◆ Task instructions
Transcribe only the part of the listing below that begins at the line containing "(Code Technique du" and runs to its final line, keeping both ends.

◆ Input
[Start of section]

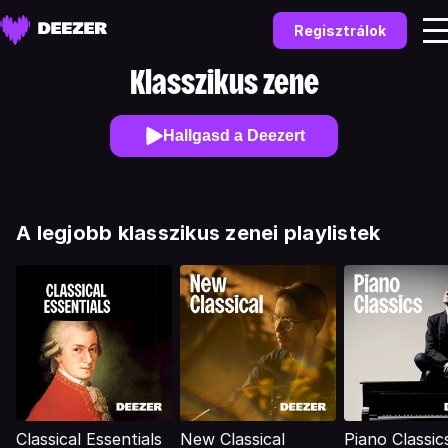
Regisztrálok
Klasszikus zene
Hallgasd a Deezert
A legjobb klasszikus zenei playlistek
Classical Essentials
New Classical
Piano Classic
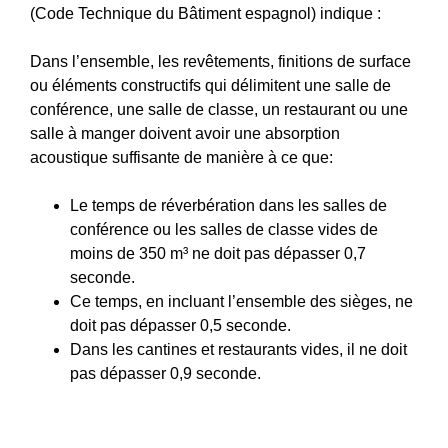
(Code Technique du Bâtiment espagnol) indique :
Dans l’ensemble, les revêtements, finitions de surface
ou éléments constructifs qui délimitent une salle de
conférence, une salle de classe, un restaurant ou une
salle à manger doivent avoir une absorption
acoustique suffisante de manière à ce que:
Le temps de réverbération dans les salles de
conférence ou les salles de classe vides de
moins de 350 m³ ne doit pas dépasser 0,7
seconde.
Ce temps, en incluant l’ensemble des sièges, ne
doit pas dépasser 0,5 seconde.
Dans les cantines et restaurants vides, il ne doit
pas dépasser 0,9 seconde.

[End of section]

◆ Answer box
(Code Technique du Bâtiment espagnol) indique :
Dans l’ensemble, les revêtements, finitions de surface
ou éléments constructifs qui délimitent une salle de
conférence, une salle de classe, un restaurant ou une
salle à manger doivent avoir une absorption
acoustique suffisante de manière à ce que:
Le temps de réverbération dans les salles de
conférence ou les salles de classe vides de
moins de 350 m³ ne doit pas dépasser 0,7
seconde.
Ce temps, en incluant l’ensemble des sièges, ne
doit pas dépasser 0,5 seconde.
Dans les cantines et restaurants vides, il ne doit
pas dépasser 0,9 seconde.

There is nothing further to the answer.